Once you have download the shapefile reader, it is easily implemented using:

import shpUtils   #imports the shapefile reader
#Load a shapefile into an object called shpRecords
shpRecords = shpUtils.loadShapefile('\filename.shp')

This is undoubtedly simple, what you then have is a (slightly) complex object which contians all of the shapefile data nested as lists and dictionaries. In order to get my head round this I spent some time investigating it, a standard shapefile that contains areal geographies (i.e. UK Output Areas) will have a similar set up to this:

  • The first list (shpRecords[i]) records the number of complete geometries, this corresponds to the number of rows in the attribute table. Thus a single polygon has 1 row in the attribute table and 1 list (list index 0) in Python.
  • The second dictionary (shpRecords[i]['key']) records two branches, reporting either the ‘dbf_data’ from the attribute table, or the ‘shp_data’ from the .shp file describing the underlying geometry.
  • Choosing the ‘dbf_data’ key (shpRecords[i]['dbf_data']) allows you to see the attributes recorded column-by-column for each row (and hence each geometry) in the attribute table. Thus shpRecords[i]['dbf_data']['name'] will return the attribute value for the field ‘name’ for the ith geometry in the shapefile.
  • Choosing the ‘shp_data’ key (shpRecords[i]['shp_data']) allows you to access the various components of the shapefile’s geometry. In the case of a polyline/polygon you get dictionary items ‘ymax’, ‘ymin’, ‘xmax’, ‘xmin’, ‘numpoints’, ‘numparts’ and ‘parts’. Clearly the first 6 items are properties of the ith geometry you are querying, so it allows you to form a bounding box, get the number of vertices in the line/polygon, and draw separate lines/polygons if the shapefile is setup to have spatially discontinuous shapes for each row.
  • The thing we are most interested in is the ‘parts’ dictionary key, as this contains all the coordinates for the particular geometry being considered, this is accessed as: shpRecords[i]['shp_data']['parts']. The next list (shpRecords[i]['shp_data']['parts'][j]) thus allows you to distinguish between parts in a multipart file. i.e. the jth part of the ith geometry.
  • Having come this far, one final dictionary allows us to see the coordinates themselves, this dictionary simply offers us ‘x’ or ‘y’. Thus finding the x-coordinate of the ith geometry and jth part is accessed by: shpRecords[i]['shp_data']['parts'][j]['x'] – simple!
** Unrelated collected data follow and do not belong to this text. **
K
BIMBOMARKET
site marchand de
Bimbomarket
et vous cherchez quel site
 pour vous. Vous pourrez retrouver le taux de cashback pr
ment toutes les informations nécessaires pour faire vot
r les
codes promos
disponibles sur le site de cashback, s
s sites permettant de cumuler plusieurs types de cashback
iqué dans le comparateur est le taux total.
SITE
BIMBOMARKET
I have been using matplotlib – a python library for scientific visualisation a lot recent, and have found it a very simple and powerful resource, so I thought I’d see if it could be made to draw a map.

Firstly import the pyplot element which does all the figure drawing:

import matplotlib.pyplot as plt

Now lets use the “fill” component of matplotlib to draw all the geometries in a shapefile – my shapefile is Output Areas in Southwark. Firstly we need to loop through each geometry, and then draw a polygon using all the points contained within each geometry. I omitted a loop for multipart geometries as my shapefile has none, however this would be very easy if the data did have multiple parts- simply add a loop in the middle!
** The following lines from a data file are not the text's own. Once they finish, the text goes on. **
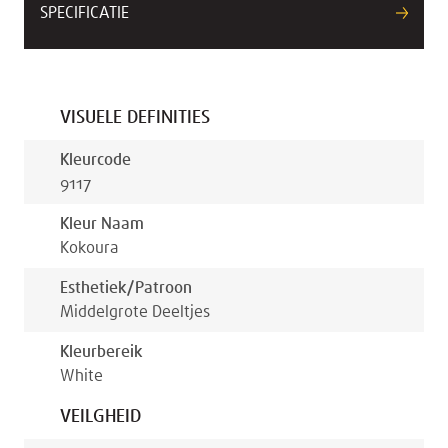
SPECIFICATIE
VISUELE DEFINITIES
Kleurcode
9117
Kleur Naam
Kokoura
Esthetiek/patroon
Middelgrote Deeltjes
Kleurbereik
White
VEILGHEID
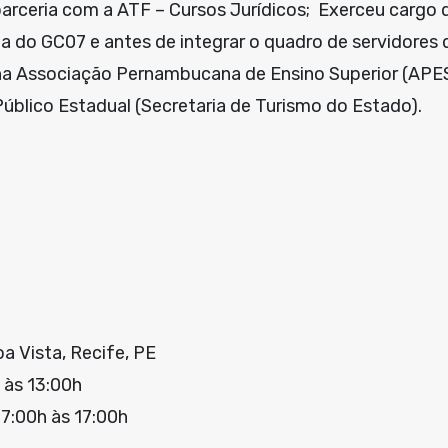
arceria com a ATF – Cursos Jurídicos; Exerceu cargo 
ia do GC07 e antes de integrar o quadro de servidore
na Associação Pernambucana de Ensino Superior (AP
úblico Estadual (Secretaria de Turismo do Estado).
a Vista, Recife, PE
 às 13:00h
7:00h às 17:00h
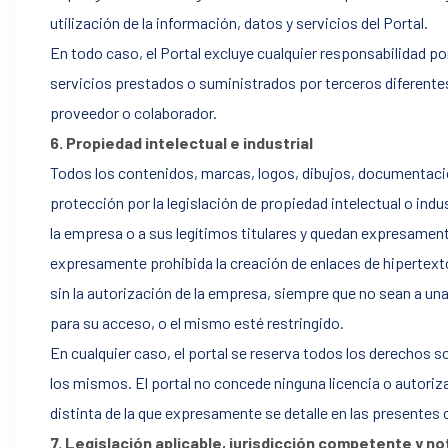
utilización de la información, datos y servicios del Portal.
En todo caso, el Portal excluye cualquier responsabilidad po
servicios prestados o suministrados por terceros diferentes
proveedor o colaborador.
6. Propiedad intelectual e industrial
Todos los contenidos, marcas, logos, dibujos, documentaci
protección por la legislación de propiedad intelectual o ind
la empresa o a sus legítimos titulares y quedan expresame
expresamente prohibida la creación de enlaces de hipertexto 
sin la autorización de la empresa, siempre que no sean a una
para su acceso, o el mismo esté restringido.
En cualquier caso, el portal se reserva todos los derechos 
los mismos. El portal no concede ninguna licencia o autoriz
distinta de la que expresamente se detalle en las presentes 
7. Legislación aplicable, jurisdicción competente y no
for i in range(0,len(shpRecords)):
 # x and y are empty lists to be populated with the coords of each geometry.
 x = []
 y = []
 for j in range(0,len(shpRecords[i]['shp_data']['parts'][0]['points'])):
  # This is the number of vertices in the ith geometry.
  # The parts list is [0] as it is singlepart.

  # get x and y coordinates.
  tempx = float(shpRecords[i]['shp_data']['parts'][0]['points'][j]['x'])
  tempy = float(shpRecords[i]['shp_data']['parts'][0]['points'][j]['y'])
  y.append(tempy) # Populate the lists  

 # Creates a polygon in matplotlib for each geometry in the shapefile

# This sets the x and y axes as equal intervals.
# NB this script will only work for projected data, for geographical
# coordinate systems get ready to do some maths  

plt.show() # Draws the map!

This is the simplest form of the script, it will simply draw the shapefile with each area filled a random colour. This is not that useful, but it is easy to create a thematic maps of categorical data, so let investigate a way of doing that. I’ve got data for the Output Area Classification, which is a clustering of areas by social characteristics, I know that there are 7 supergroups in the classification, named numerically, so before all the processing of the shapefile I can create a dictionary of colour choices for each group. I’m using hexadecimal colours that I got from Cynthia Brewer’s website for a ‘qualitative’ 7 class classification. The dictionary looks like this:

oacSGroups = {'1':'#A6761D','2':'#E6AB02','3':'#66A61E','4':'#E7298A',\
'5':'#7570B3','6':'#D95F02','7': '#1B9E77'}

Thus the key ’1′ returns the associated hex colour, this can be linked to the ‘dbf_data’ key in the shapefile. In the plt.fill() component I simply have to specify the colour choice, thus we alter the line in the above script to read:

plt.fill(x,y,fc = oacSGroups[str(int(shpRecords[i]['dbf_data']['supergroup']))]\
,ec = '0.7',lw=0.1)

‘fc’ is the ‘foreground colour’ we are asking python to make the colour equal to the value in the oacSGroups dictionary where the key is the value contained in the attribute table for the ith row in the ‘supergroup’ field. Thus if the ith row had a ‘supergroup’ value of ’7′ that foreground colour would be set to ‘#1B9E77′. ‘ec’ is ‘edge colour’ and ‘lw’ is linewidth, here I have set the values to display fine, light grey lines.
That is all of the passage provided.